## PROBLEM
Repeat the records below exactly, leaving out any pictures.

## TASK MATERIAL
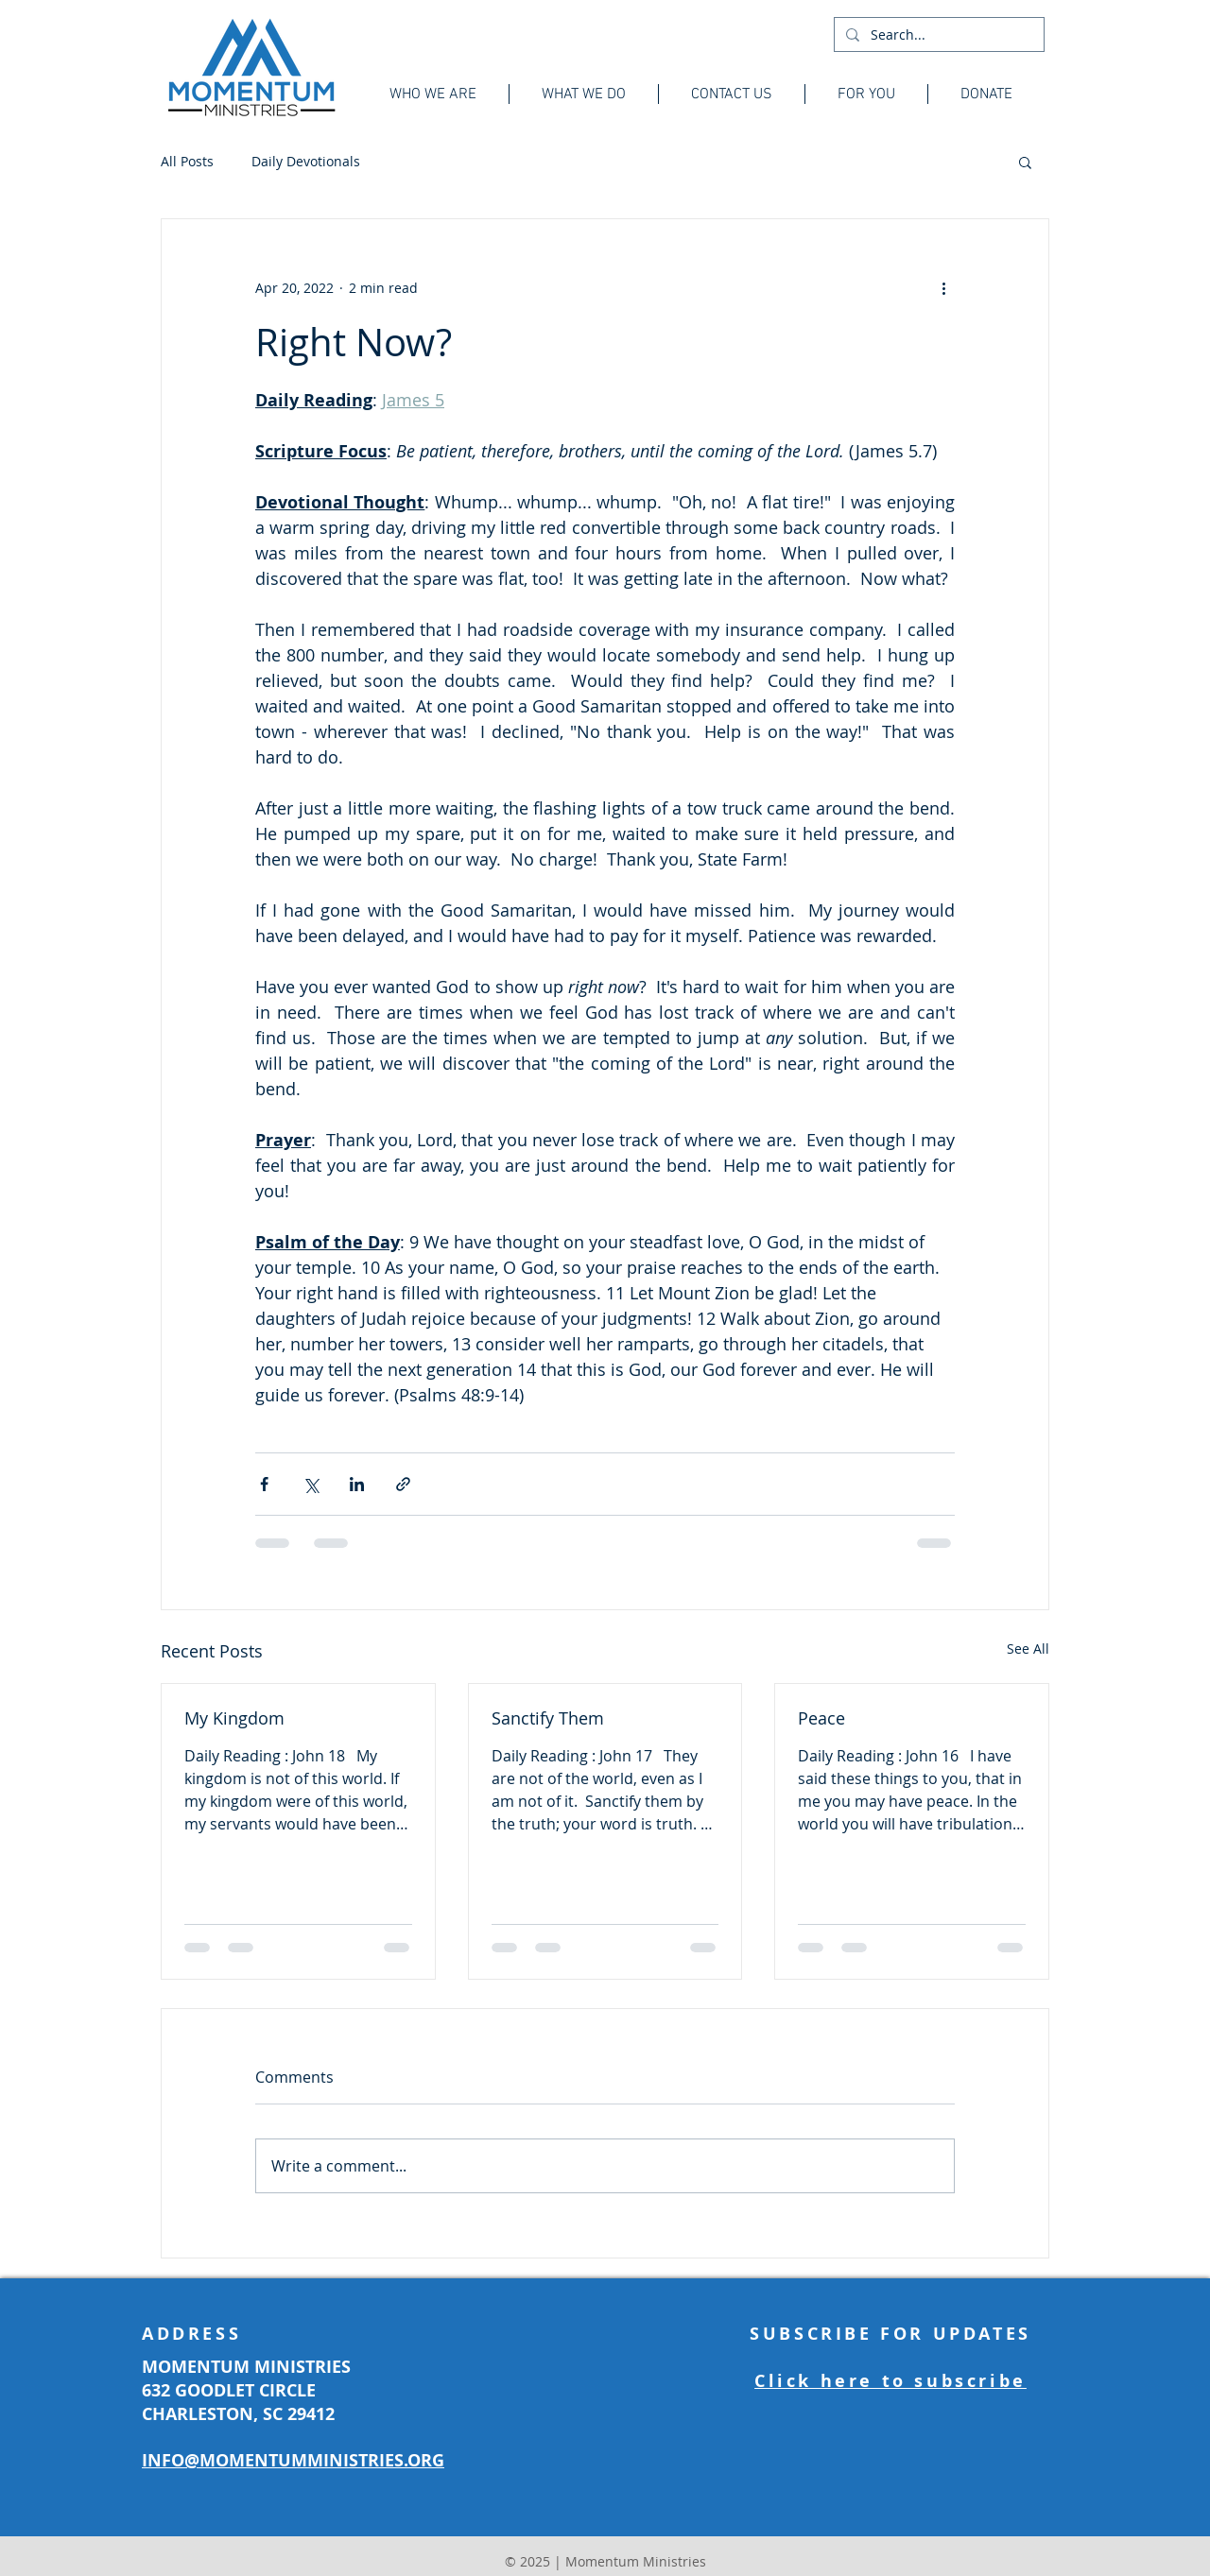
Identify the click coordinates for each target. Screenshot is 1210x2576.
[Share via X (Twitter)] (311, 1484)
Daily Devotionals (305, 161)
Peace (821, 1718)
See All (1028, 1648)
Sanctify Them (548, 1718)
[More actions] (943, 287)
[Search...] (937, 35)
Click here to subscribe (890, 2381)
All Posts (187, 161)
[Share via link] (403, 1484)
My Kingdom (234, 1718)
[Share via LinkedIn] (357, 1484)
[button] (1025, 161)
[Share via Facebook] (264, 1484)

## RESPONSE AREA
Identify the click coordinates for each target. Screenshot is 1210x2576.
[Share via X (Twitter)] (311, 1484)
Daily Devotionals (305, 161)
Peace (821, 1718)
See All (1028, 1648)
Sanctify Them (548, 1718)
[More actions] (943, 287)
[Search...] (937, 35)
Click here to subscribe (890, 2381)
All Posts (187, 161)
[Share via link] (403, 1484)
My Kingdom (234, 1718)
[Share via LinkedIn] (357, 1484)
[button] (1025, 161)
[Share via Facebook] (264, 1484)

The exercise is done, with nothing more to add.